Many drivers tune out when using automated vehicle safety systems
Automakers have developed automated safety technology that can reduce motor vehicle accidents. Trouble arises, however, when drivers of these modern vehicles in Florida rely on the automated systems too much. A study by the AAA Foundation for Traffic Safety concluded that some drivers stop paying attention to the road because they place too much faith in the automated systems.
Adaptive cruise control and lane-keeping systems tended to increase distractions among drivers. They were prone to letting their guard down and depending too much on the technology. Adaptive cruise control automatically speeds or slows a vehicle in response to the speed of the vehicle in front of it. Lane-keeping systems detect when a vehicle drifts out of its lane and steers the vehicle back into its lane. These systems are meant only to supplement drivers who must continue to monitor traffic.
Researchers determined that drivers who engaged both of these safety systems were almost twice as likely to become distracted compared to people driving without automated assistive technology. They based this conclusion on video surveillance of drivers. The study suggested that automakers improve their education of drivers about how to benefit from safety technology instead of assuming it can drive the vehicle safely.

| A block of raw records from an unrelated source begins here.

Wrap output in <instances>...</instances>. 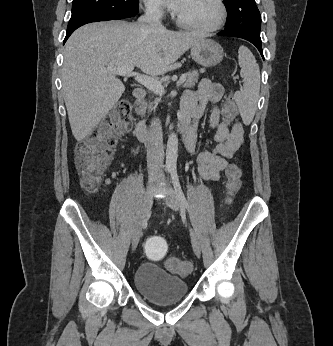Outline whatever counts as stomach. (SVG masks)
<instances>
[{
  "mask_svg": "<svg viewBox=\"0 0 333 346\" xmlns=\"http://www.w3.org/2000/svg\"><path fill=\"white\" fill-rule=\"evenodd\" d=\"M223 48L211 39L203 38L191 47V56L199 65L213 67L223 59Z\"/></svg>",
  "mask_w": 333,
  "mask_h": 346,
  "instance_id": "0dacf381",
  "label": "stomach"
}]
</instances>
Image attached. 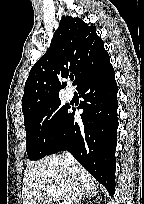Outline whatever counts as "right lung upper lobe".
<instances>
[{"mask_svg":"<svg viewBox=\"0 0 144 204\" xmlns=\"http://www.w3.org/2000/svg\"><path fill=\"white\" fill-rule=\"evenodd\" d=\"M109 59L94 26L79 18L62 17L50 47L31 68L26 80L22 97L24 117L59 98V91L64 87L60 78L74 74V84L79 86L88 74Z\"/></svg>","mask_w":144,"mask_h":204,"instance_id":"right-lung-upper-lobe-1","label":"right lung upper lobe"}]
</instances>
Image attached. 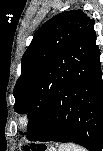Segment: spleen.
I'll list each match as a JSON object with an SVG mask.
<instances>
[{
  "mask_svg": "<svg viewBox=\"0 0 103 151\" xmlns=\"http://www.w3.org/2000/svg\"><path fill=\"white\" fill-rule=\"evenodd\" d=\"M59 151H87L85 148L73 143L62 144L59 146Z\"/></svg>",
  "mask_w": 103,
  "mask_h": 151,
  "instance_id": "3e777b00",
  "label": "spleen"
}]
</instances>
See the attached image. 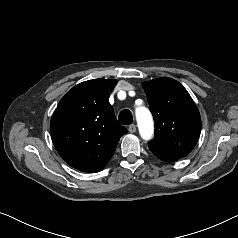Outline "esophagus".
I'll return each mask as SVG.
<instances>
[{
    "label": "esophagus",
    "mask_w": 238,
    "mask_h": 238,
    "mask_svg": "<svg viewBox=\"0 0 238 238\" xmlns=\"http://www.w3.org/2000/svg\"><path fill=\"white\" fill-rule=\"evenodd\" d=\"M128 130L130 133H135L137 128H136V125L134 124H131L129 127H128Z\"/></svg>",
    "instance_id": "1"
}]
</instances>
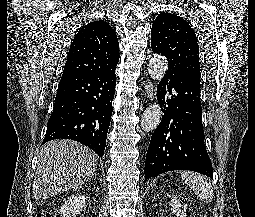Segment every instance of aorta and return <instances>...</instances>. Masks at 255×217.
I'll return each mask as SVG.
<instances>
[{
    "instance_id": "1",
    "label": "aorta",
    "mask_w": 255,
    "mask_h": 217,
    "mask_svg": "<svg viewBox=\"0 0 255 217\" xmlns=\"http://www.w3.org/2000/svg\"><path fill=\"white\" fill-rule=\"evenodd\" d=\"M168 62L164 56L157 55L151 58L149 62V75L153 80H161L165 75ZM161 108L158 103L151 104L141 117V128L145 132L154 130L161 120Z\"/></svg>"
}]
</instances>
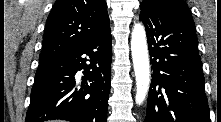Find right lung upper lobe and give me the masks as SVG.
Wrapping results in <instances>:
<instances>
[{"mask_svg": "<svg viewBox=\"0 0 221 122\" xmlns=\"http://www.w3.org/2000/svg\"><path fill=\"white\" fill-rule=\"evenodd\" d=\"M108 30L105 0H56L46 21L39 60L75 49Z\"/></svg>", "mask_w": 221, "mask_h": 122, "instance_id": "right-lung-upper-lobe-1", "label": "right lung upper lobe"}]
</instances>
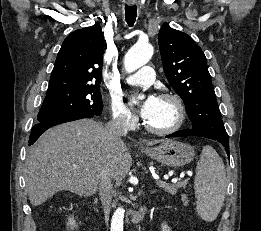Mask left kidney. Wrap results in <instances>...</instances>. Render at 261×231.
<instances>
[{"label": "left kidney", "mask_w": 261, "mask_h": 231, "mask_svg": "<svg viewBox=\"0 0 261 231\" xmlns=\"http://www.w3.org/2000/svg\"><path fill=\"white\" fill-rule=\"evenodd\" d=\"M161 231H171V229L168 227L167 224H162L161 225Z\"/></svg>", "instance_id": "1"}]
</instances>
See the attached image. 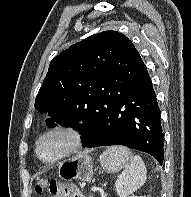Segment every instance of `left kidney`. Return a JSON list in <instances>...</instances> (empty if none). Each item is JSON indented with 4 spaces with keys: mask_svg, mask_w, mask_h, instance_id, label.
<instances>
[{
    "mask_svg": "<svg viewBox=\"0 0 191 197\" xmlns=\"http://www.w3.org/2000/svg\"><path fill=\"white\" fill-rule=\"evenodd\" d=\"M131 197H146V196H131Z\"/></svg>",
    "mask_w": 191,
    "mask_h": 197,
    "instance_id": "1",
    "label": "left kidney"
}]
</instances>
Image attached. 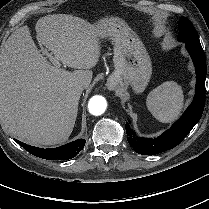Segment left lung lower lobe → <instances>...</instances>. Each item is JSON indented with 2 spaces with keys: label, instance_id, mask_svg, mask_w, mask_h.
Segmentation results:
<instances>
[{
  "label": "left lung lower lobe",
  "instance_id": "left-lung-lower-lobe-1",
  "mask_svg": "<svg viewBox=\"0 0 209 209\" xmlns=\"http://www.w3.org/2000/svg\"><path fill=\"white\" fill-rule=\"evenodd\" d=\"M196 70V89L192 104L170 129L156 139L138 137L126 123V134L130 146L139 154L155 155L170 150L183 141L200 120L205 105L206 58L200 41L185 42Z\"/></svg>",
  "mask_w": 209,
  "mask_h": 209
}]
</instances>
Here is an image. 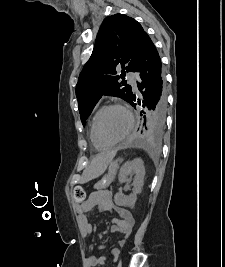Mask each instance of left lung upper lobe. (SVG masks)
I'll list each match as a JSON object with an SVG mask.
<instances>
[{"instance_id": "5c2ea615", "label": "left lung upper lobe", "mask_w": 225, "mask_h": 267, "mask_svg": "<svg viewBox=\"0 0 225 267\" xmlns=\"http://www.w3.org/2000/svg\"><path fill=\"white\" fill-rule=\"evenodd\" d=\"M146 35L139 22L129 16L115 14L104 19L92 55L81 71L76 85L78 108L83 125L103 95L120 97L130 102L132 88L119 79H123L125 71L134 72ZM120 66L122 72L118 75L116 69ZM143 114L145 129L152 134H160L165 120L158 122L147 111Z\"/></svg>"}]
</instances>
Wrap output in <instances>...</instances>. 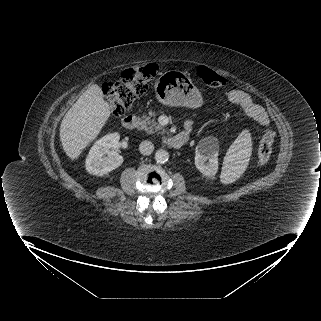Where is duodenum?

Technological advances do not change a driver’s legal obligation to avoid car accidents whenever possible. A person hurt in an accident caused by an inattentive or reckless driver might have an opportunity to collect damages based on the at-fault driver’s negligence. Because serious injuries can limit a victim’s ability to collect evidence and navigate an insurance bureaucracy, legal representation may be appropriate. An attorney might evaluate insurance coverage, manage negotiations with an insurance adjuster and document evidence about the accident. Legal support may also enable a victim to file a lawsuit when necessary.